According to a Bloomberg report, the technology used to block much of the internet access during the recent presidential elections in Belarus has come from a US-based company.
The report states that Sandvine Inc., had supplied the necessary equipment to the Lukashenko government a few months earlier through an intermediary.
On August 9, Belarus held the presidential elections where Alexander Lukashenko was elected for the sixth consecutive time. However, the Election Day was marked by irregularities that cast doubt on the transparency of the elections.
In addition to the barricades built by security forces that prevented the passage of civilians to Minsk, Belarus' capital, the internet services in the country had a major disruption that affected access to websites such as social networks, news pages, and messaging applications.
The disruption lasted for up to three days, and there are still websites that are inaccessible in a normal way, so citizens need to use tools such as VPNs or specialized browsers.
The nation's authorities indicated that the internet service failures were caused by a DDoS attack coming from abroad, but reports from security firms and human rights activists said the interference came from within the same country.
Now, two people who have decided to remain anonymous have reported to Bloomberg that Belarus' government was responsible for the internet crash. The curious thing is that, according to them, the government used technology from a US company for the blockade.
According to the information, the government would have used “Deep packet inspection” specialized hardware. These intercept the data packets sent between two computers and analyze them in search of certain parameters, which can then be blocked or eliminated. This technology is widely used in the search for viruses and illegal content, but it can also be used for repression.
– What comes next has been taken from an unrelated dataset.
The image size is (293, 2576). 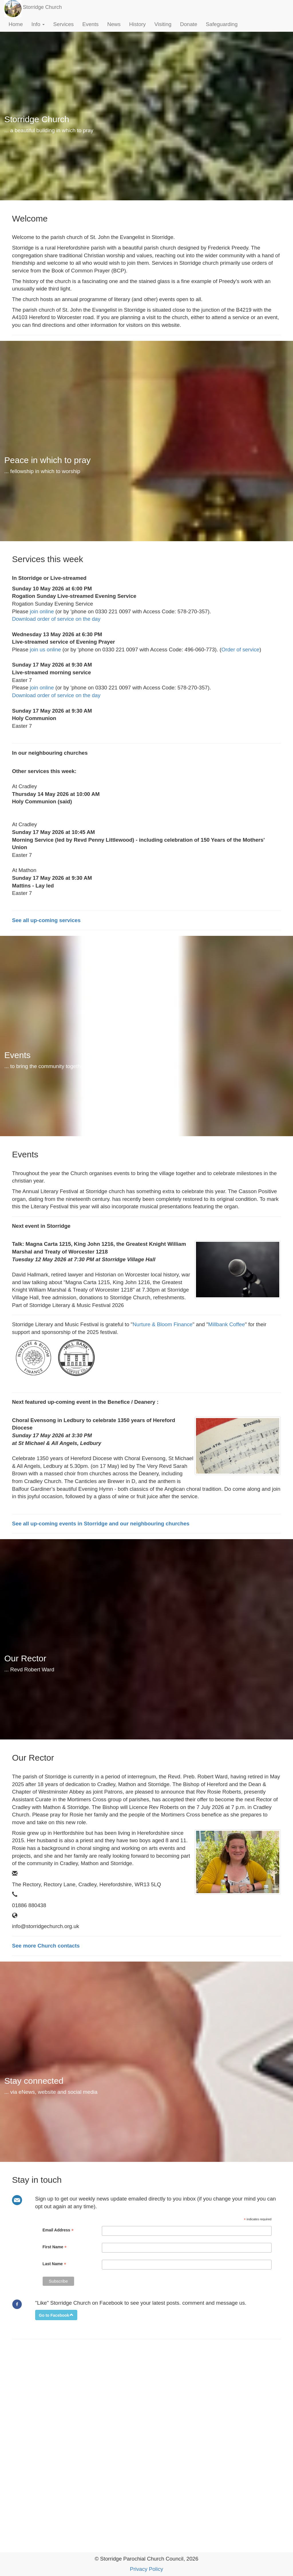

The Belarus government would have acquired the equipment as part of a new budget approved in 2018 for the nation's technological defense. The manufacturer of this technology would be the American company Sandvine Inc., although everything indicates that Belarus' National Traffic Exchange Center (the nation's internet regulator) acquired it through a third party, the Russian supplier Jet Infosystems.
However, even though there was an intermediary in the acquisition of the equipment, this sale could be considered illegal according to lawyer Nnedinma Ifudu Nweke, who specializes in United States economic sanctions.
The report alleges that, since 2006, Belarus has been sanctioned by the USA, so the sale of goods or services to the nation is prohibited.
Nweke said Sandvine Inc. should have been careful when selling its technology to a third party who could resell it to a sanctioned country.
This would not be the first time the technology has been accused of being used to repress a nation. Citizen Lab, a Toronto security firm, had indicated that in 2018 equipment from this manufacturer was used in internet blocks that occurred in Egypt and Turkey. Sandvine Inc. said this investigation was false.